Monster of the Week: Cranium Rats

Last week I had the chance to pick up the latest Dungeons and Dragons 5th edition sourcebook, Volo’s Guide to Monsters – with a name like that, how could I pass it up? – and whoa man does that book make me want to gather up a group of unsuspecting players and hurl eldritch monstrosities at them.

I mean, uh… play D&D with me, guys! It’ll be fun, I swear!

Even a quick skim is enough to confirm that Volo’s Guide is right up my alley with monstrous player characters, a boatload of psionic baddies, and the entertaining footnote battles between Volo (think Steve Erwin) and his more academic publisher, Elminster. I knew the moment I laid eyes on this book that it would fuel more than a few blog posts.

But where to start? With my perennial favorites, the mind flayers? Or any of the creatures born from the nightmares of an equally terrifying psychic cyclops, the beholder? What about the monstrous fey creatures in the book?

Then a particular entry caught my eye, one as funny to me as it is eerie. I knew it had to be the cranium rat.

Okay, so, what besides the exposed brain makes the difference between an ordinary rat and a cranium rat?

I’ll let Volo’s Guide explain:

Mind flayers create cranium rats by bombarding normal rats with psionic energy. Cranium rats are no smarter than ordinary rats and behave as such. However, if enough cranium rats come together to form a swarm, they merge their minds into a single intelligence with the accumulated memories of all the swarm’s constituents. The rats become smarter as a result, and they retain their heightened intelligence for as long as the swarm persists.

Yeah. They’re magical psychic rats.

Are you laughing? No? Okay, how about this: “As a bonus action, the cranium rat can shed dim light from its brain in a 5-foot radius.”

I mean – they can see in the dark. That’s just gratuitous. It’s like the magical rat version of mustache-twirling.

But lest we dismiss them for their theatrics, let’s just glance at some of the spells that a large swarm can cast: command, detect thoughts, dominate monster.

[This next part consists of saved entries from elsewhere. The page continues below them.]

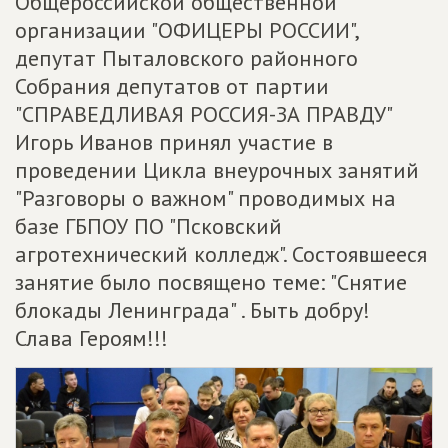
Общероссийской общественной
организации "ОФИЦЕРЫ РОССИИ",
депутат Пыталовского районного
Собрания депутатов от партии
"СПРАВЕДЛИВАЯ РОССИЯ-ЗА ПРАВДУ"
Игорь Иванов принял участие в
проведении Цикла внеурочных занятий
"Разговоры о важном" проводимых на
базе ГБПОУ ПО "Псковский
агротехнический колледж". Состоявшееся
занятие было посвящено теме: "Снятие
блокады Ленинграда" . Быть добру!
Слава Героям!!!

Yes. The swarm of psychic rats is not just smart enough to deliver creepy, collective thought-speeches about how we have come for the cheese, foolish human, it also knows who you had a crush on in the third grade.

Of all the terrifying creatures – in this book alone! – that can read your mind, somehow swarm of rats is the one that I least trust with that kind of sensitive information.

Oh, but that actually doesn’t matter – because the rat swarm reports back to those other terrifying mind-readers. That’s right. The rats just reported back to the elder brain and all of the mind flayer cultists that serve it, and now they’re all laughing at you. One of them is probably writing an entry in the mind flayer burn book, because that has to be a thing.

The burn book from Mean Girls.
With great power comes great responsibility, mind flayer Regina.

In all seriousness – yeah, it definitely adds to their creep-factor that they report back to more intelligent and nefarious creatures, but they remain pretty eerie without that element. Chances are this is not the first time you’ve read about an entity with collective intelligence from sci-fi, fantasy, or horror.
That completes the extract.